Eddy had never been to Big Bend (Southwest Texas) before he met John, who had gone there with his sisters the previous December. We loved this place! It's an ancient volcanic area in the Chihuahuan desert with several different ecosystems in its boundaries. The desert floor is hot and dry, but inside a collapsed volcanic caldera, it's a temperate woodland. We loved it so much we brought a group of friends back to see it in September. Here's pictures from both trips.

February 2001

Eddy in front of the mist-shrouded peaks of the Chisos Mountains in the center of the park. The temperature gradient from the morning to the evening was quite a contrast. We'd find ourselves putting on flannel in the morning and in t-shirts in the afternoon sun.
John in front of a patch of flowers we found on the way to the ruins of an old, crumbling bath house (not THAT kind of bath house). Life tends to cling to whatever source of water might be around, in this case, seeping out through the layers of sediment.
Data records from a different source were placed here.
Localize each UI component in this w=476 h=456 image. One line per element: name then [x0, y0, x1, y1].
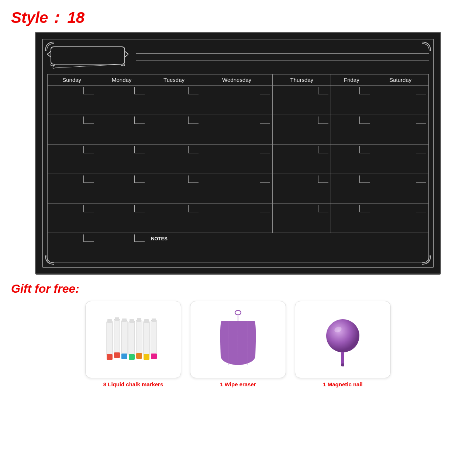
svg-rect-2: [107, 319, 112, 323]
table-row: [48, 203, 429, 233]
table-row: [48, 145, 429, 174]
header-monday: Monday: [96, 74, 147, 86]
svg-rect-0: [107, 321, 113, 356]
header-friday: Friday: [331, 74, 372, 86]
chalkboard-calendar: Sunday Monday Tuesday Wednesday Thursday…: [35, 32, 441, 275]
table-cell: [96, 233, 147, 262]
svg-rect-7: [121, 354, 127, 359]
table-cell: [331, 174, 372, 203]
style-number: 18: [67, 9, 84, 26]
style-prefix: Style：: [11, 9, 63, 26]
gifts-row: 8 Liquid chalk markers 1 Wipe eraser: [11, 301, 465, 387]
header-lines: [136, 53, 429, 60]
gift-item-cloth: 1 Wipe eraser: [190, 301, 286, 387]
table-cell: [331, 145, 372, 174]
table-cell: [273, 203, 331, 233]
header-saturday: Saturday: [372, 74, 429, 86]
svg-rect-15: [144, 321, 149, 356]
table-row: [48, 86, 429, 115]
table-cell: [96, 174, 147, 203]
magnet-box: [295, 301, 391, 378]
table-cell: [331, 115, 372, 145]
banner-icon: [47, 44, 128, 70]
svg-rect-24: [341, 352, 344, 365]
svg-rect-19: [151, 354, 157, 359]
svg-point-23: [326, 319, 359, 352]
table-cell: [96, 86, 147, 115]
table-cell: [147, 86, 201, 115]
table-cell: [273, 115, 331, 145]
table-cell: [372, 115, 429, 145]
svg-rect-11: [130, 319, 134, 323]
table-row-last: NOTES: [48, 233, 429, 262]
day-headers-row: Sunday Monday Tuesday Wednesday Thursday…: [48, 74, 429, 86]
table-cell: [48, 174, 96, 203]
svg-rect-18: [151, 320, 157, 355]
corner-tl: [44, 41, 55, 52]
svg-rect-3: [114, 319, 120, 354]
table-cell: [48, 203, 96, 233]
svg-rect-16: [144, 354, 149, 360]
style-heading: Style： 18: [11, 7, 465, 28]
markers-box: [85, 301, 181, 378]
table-cell: [331, 203, 372, 233]
table-cell: [273, 174, 331, 203]
table-cell: [201, 174, 272, 203]
calendar-header: [47, 44, 429, 70]
table-cell: [48, 145, 96, 174]
svg-rect-4: [114, 352, 120, 358]
table-cell: [147, 203, 201, 233]
svg-rect-13: [136, 353, 142, 359]
table-cell: [372, 145, 429, 174]
header-wednesday: Wednesday: [201, 74, 272, 86]
magnet-caption: 1 Magnetic nail: [323, 381, 363, 387]
svg-rect-25: [341, 363, 344, 366]
header-line-2: [136, 57, 429, 57]
magnet-icon: [319, 308, 367, 371]
header-sunday: Sunday: [48, 74, 96, 86]
svg-rect-10: [129, 354, 135, 360]
gift-item-magnet: 1 Magnetic nail: [295, 301, 391, 387]
header-thursday: Thursday: [273, 74, 331, 86]
table-row: [48, 115, 429, 145]
table-row: [48, 174, 429, 203]
gift-item-markers: 8 Liquid chalk markers: [85, 301, 181, 387]
table-cell: [372, 86, 429, 115]
table-cell: [96, 115, 147, 145]
chalkboard-inner: Sunday Monday Tuesday Wednesday Thursday…: [42, 39, 434, 268]
svg-rect-6: [121, 320, 127, 355]
corner-tr: [421, 41, 432, 52]
table-cell: [201, 115, 272, 145]
svg-point-21: [235, 310, 241, 315]
svg-rect-8: [122, 318, 127, 322]
table-cell: [147, 145, 201, 174]
cloth-icon: [214, 308, 262, 371]
table-cell: [273, 145, 331, 174]
table-cell: [48, 115, 96, 145]
svg-rect-12: [136, 320, 142, 355]
cloth-caption: 1 Wipe eraser: [220, 381, 256, 387]
calendar-table: Sunday Monday Tuesday Wednesday Thursday…: [47, 74, 429, 262]
table-cell: [201, 203, 272, 233]
table-cell: [96, 145, 147, 174]
notes-label: NOTES: [149, 234, 427, 243]
table-cell: [48, 233, 96, 262]
svg-rect-20: [152, 318, 156, 322]
table-cell: [147, 174, 201, 203]
markers-caption: 8 Liquid chalk markers: [103, 381, 163, 387]
header-tuesday: Tuesday: [147, 74, 201, 86]
svg-rect-1: [107, 354, 113, 360]
table-cell: [201, 145, 272, 174]
cloth-box: [190, 301, 286, 378]
table-cell: [372, 174, 429, 203]
markers-icon: [96, 310, 170, 369]
table-cell: [147, 115, 201, 145]
table-cell: [372, 203, 429, 233]
header-line-3: [136, 60, 429, 60]
table-cell: [48, 86, 96, 115]
table-cell: [331, 86, 372, 115]
svg-rect-9: [129, 321, 135, 356]
gift-heading: Gift for free:: [11, 282, 465, 296]
svg-rect-14: [137, 318, 141, 322]
notes-cell: NOTES: [147, 233, 429, 262]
Eddy looking "tough" (yeah right)in front of an old power generator at old Fort Castellon, an old military fort established in the days when Pancho Villa made constant raids across the Mexican border.
John pointing to veins of iron we saw in a rock in the Santa Elena canyon. When we saw them, we couldn't figure out what they were. I jokingly said, "where's a geologist when you need one!" At that moment, this guy in front of us on the trail, said, "Why, I'm a geology student". After leaping up on the rock (giving us a bit of a stage show, in the process), he declared it iron. He was cute, so we believe him.
John sitting on a rock wall, with the "Window" in the distance. The notch-like "Window" in the left of the photo is the only outlet of water from the basin of the Chisos caldera. When it rains heavily, there's a waterfall on the other side.
John with proof of the gods favor on our time of tribulation and wanderings in the desert! When we saw this rainbow, we just had to stop and take a picture.
John at Sotol Outlook, with the sun setting. It was indescribably gorgeous. And you wouldn't believe how cold it quickly got when the sun went down!
Eddy standing by one of the movie set buildings on the highway to the State Park. The movie set is along the river, and was used for films back in the 50s or so, like "Streets of Laredo".
John in front of a sand dune in Monhans Sand Dunes State Park. It's like a little bit of the Sahara here. The erosion of the mountains to the south and west seemed to blow to this point and piled up over thousands of years. It stretches on for miles.
Eddy wandering forlorn into the desert-like sand dunes at Monahans.